START EXTRACTED ENTRIES

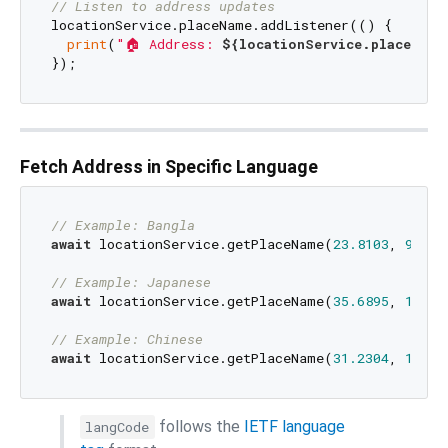
// Listen to address updates
locationService.placeName.addListener(() {

print
(
"🏠 Address: 
${locationService.placeName
Fetch Address in Specific Language
// Example: Bangla
await
 locationService.getPlaceName(
23.8103
, 
90.41
// Example: Japanese
await
 locationService.getPlaceName(
35.6895
, 
139.6
// Example: Chinese
await
 locationService.getPlaceName(
31.2304
, 
121.4
follows the
IETF language
langCode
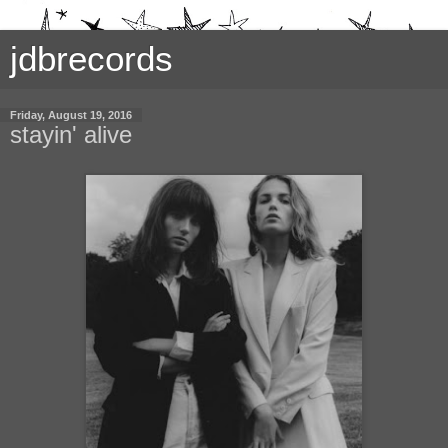
jdbrecords
Friday, August 19, 2016
stayin' alive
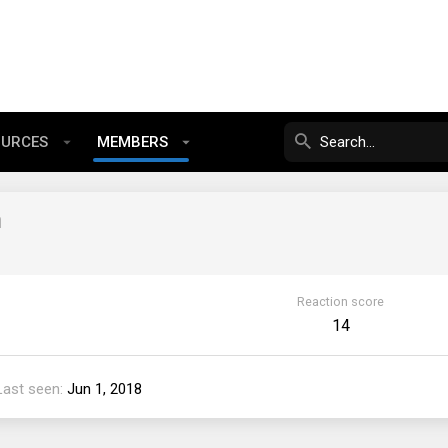
OURCES
MEMBERS
m
Reaction score
14
Last seen
Jun 1, 2018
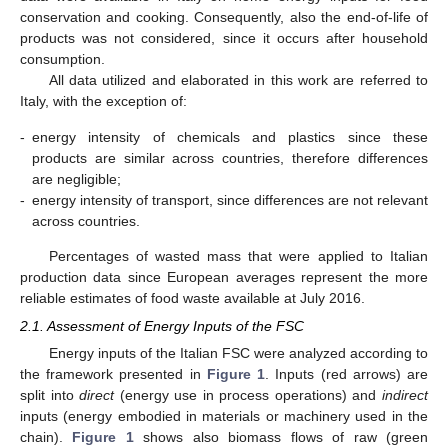
conservation and cooking. Consequently, also the end-of-life of
products was not considered, since it occurs after household
consumption.
All data utilized and elaborated in this work are referred to
Italy, with the exception of:
-
energy intensity of chemicals and plastics since these
products are similar across countries, therefore differences
are negligible;
-
energy intensity of transport, since differences are not relevant
across countries.
Percentages of wasted mass that were applied to Italian
production data since European averages represent the more
reliable estimates of food waste available at July 2016.
2.1. Assessment of Energy Inputs of the FSC
Energy inputs of the Italian FSC were analyzed according to
the framework presented in
Figure 1
. Inputs (red arrows) are
split into
direct
(energy use in process operations) and
indirect
inputs (energy embodied in materials or machinery used in the
chain).
Figure 1
shows also biomass flows of raw (green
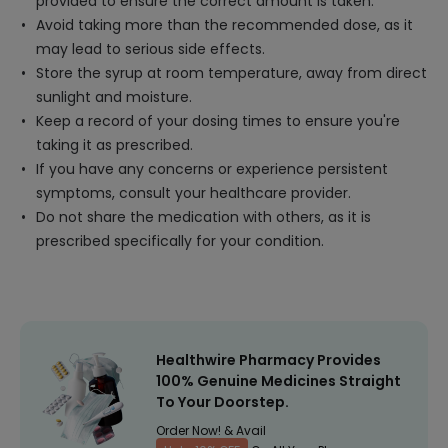
provided to ensure the correct amount is taken.
Avoid taking more than the recommended dose, as it
may lead to serious side effects.
Store the syrup at room temperature, away from direct
sunlight and moisture.
Keep a record of your dosing times to ensure you're
taking it as prescribed.
If you have any concerns or experience persistent
symptoms, consult your healthcare provider.
Do not share the medication with others, as it is
prescribed specifically for your condition.
Healthwire Pharmacy Provides
100% Genuine Medicines Straight
To Your Doorstep.
Order Now! & Avail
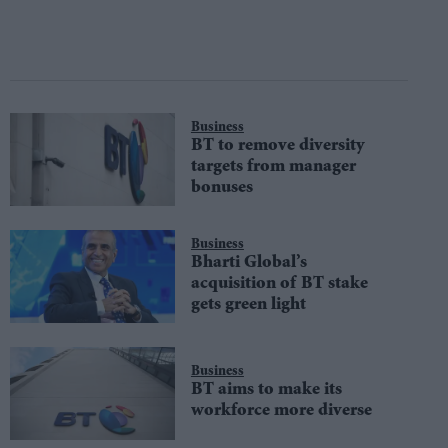
Business
BT to remove diversity
targets from manager
bonuses
Business
Bharti Global’s
acquisition of BT stake
gets green light
Business
BT aims to make its
workforce more diverse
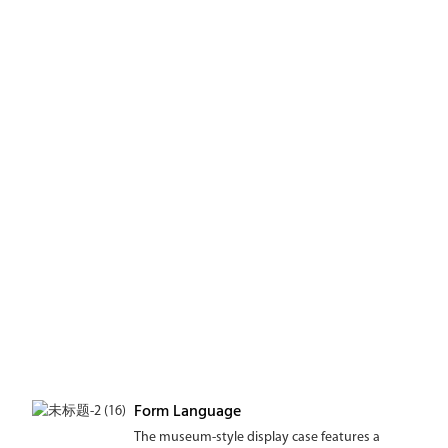
Form Language
The museum-style display case features a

END EXTRACTED ENTRIES

▶ _EXERCISE DESCRIPTION_:
Starting at the line that contains "symptoms, consult your healthcare provider.", please write out every line to the end of the entries, inclusive, copied exactly and with pictures omitted.

▶ _TASK ANSWER_:
symptoms, consult your healthcare provider.
Do not share the medication with others, as it is
prescribed specifically for your condition.
Healthwire Pharmacy Provides
100% Genuine Medicines Straight
To Your Doorstep.
Order Now! & Avail
Business
BT to remove diversity
targets from manager
bonuses
Business
Bharti Global’s
acquisition of BT stake
gets green light
Business
BT aims to make its
workforce more diverse
Form Language
The museum-style display case features a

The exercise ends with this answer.